Introduction to Baseball Statistics

In the data set that I have scraped, I will be looking at Major League Baseball players and their hitting statistics from the 2022 season. In my data set, I will be conducting analysis through hitters that are qualified for the stat WAR. Through analysis I will try to find correlations between different statistical data and through players and team. I want to find out if there’s relationships between key statistics like WAR, Walk %, Strike Out % and more individual and in relation to the teams

I retrieved this data from the website FanGraphs (https://www.fangraphs.com/leaders.aspx?pos=all&stats=bat&lg=all&qual=y&type=8&season=2022&month=0&season1=2022&ind=0&page=1_50). FanGraphs is one of the many websites that take a deep look into advanced baseball statistics and charts.

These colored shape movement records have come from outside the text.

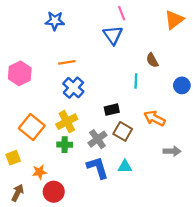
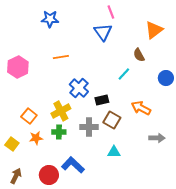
orange triangle: (174, 20) -> (154, 30), moved
cyan line: (136, 81) -> (124, 74), turned 40
blue cross: (73, 88) -> (79, 88), moved
orange square: (32, 127) -> (29, 116), size x0.7
gray cross: (98, 139) -> (89, 127), turned 36
yellow square: (13, 158) -> (12, 144), turned -32
blue L-shape: (98, 168) -> (73, 165), moved, turned -30
orange star: (39, 172) -> (36, 138), moved

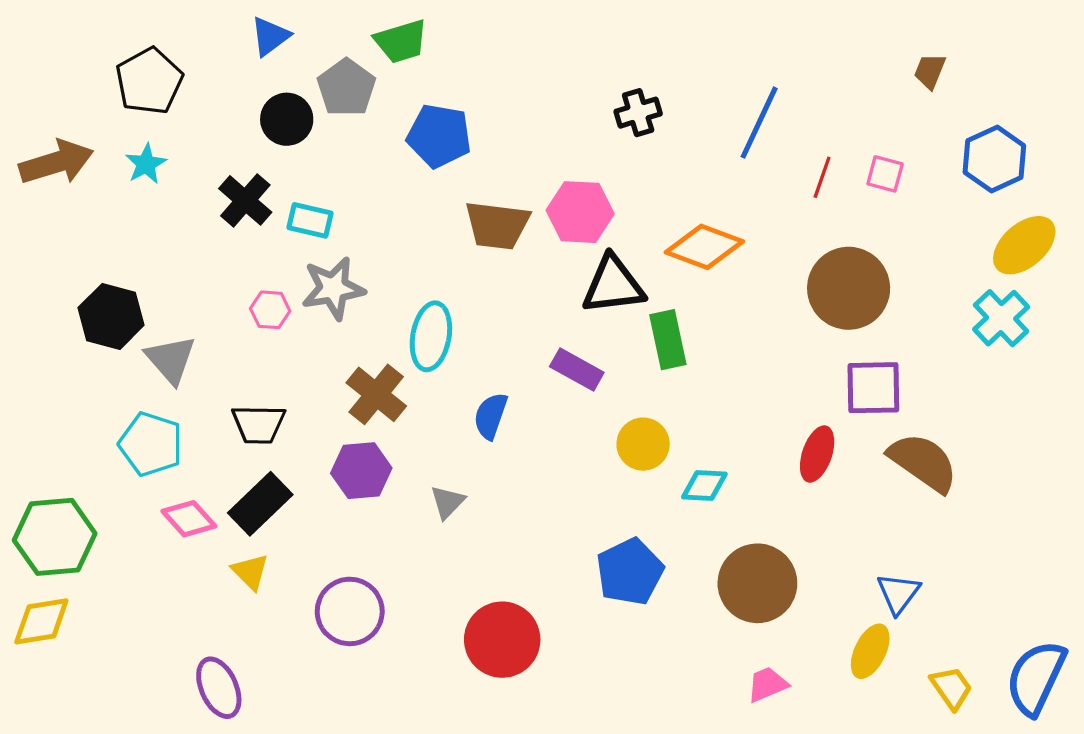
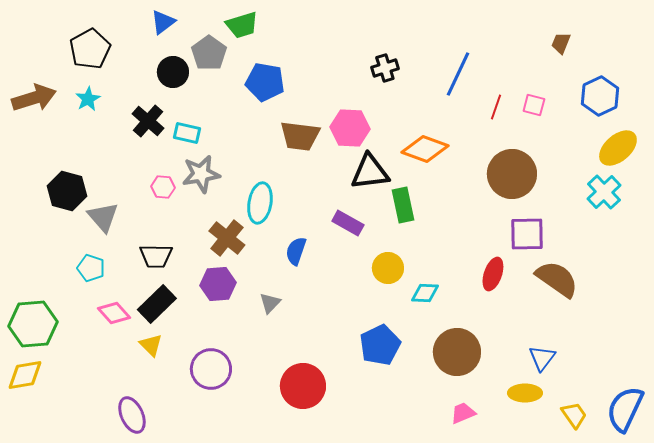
cyan pentagon: (151, 444) -> (91, 268), size x0.7
yellow ellipse: (870, 651) -> (525, 393), turned 64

What is the purpose of baseball statistics? In today’s game of baseball, analytics drives decision making and roster moves within front offices. Teams are basing decisions more off data to try to get an edge over other teams. This is helping teams save money and get more bang for their buck within the team. Data in baseball has created new strategies within the game and will continue in the future, as front offices evolve.

For players who walk frequency, do we see more home runs from them?

## `geom_smooth()` using method = 'loess' and formula = 'y ~ x'

HR’s to Walking

There are always discussions about walks and strikeouts in relation to HRs. In the graph we see the relation between home runs and walks. Most of the players who hit 20-40 home runs in the 2022 season fall into the 5-10% walk percentage Players who are trying to hit lots of home runs tend to be aggressive during their at bats. This means they are less likely to walk. For players who have 40 or more Hrs, we see on increase in walk percentage. The factors that go into this are how many times they get intentionally walked and if pitchers give them pitches to hit A pitcher might rather walk a hitter instead of the chances of a home run.

Teams who walk more run to championships?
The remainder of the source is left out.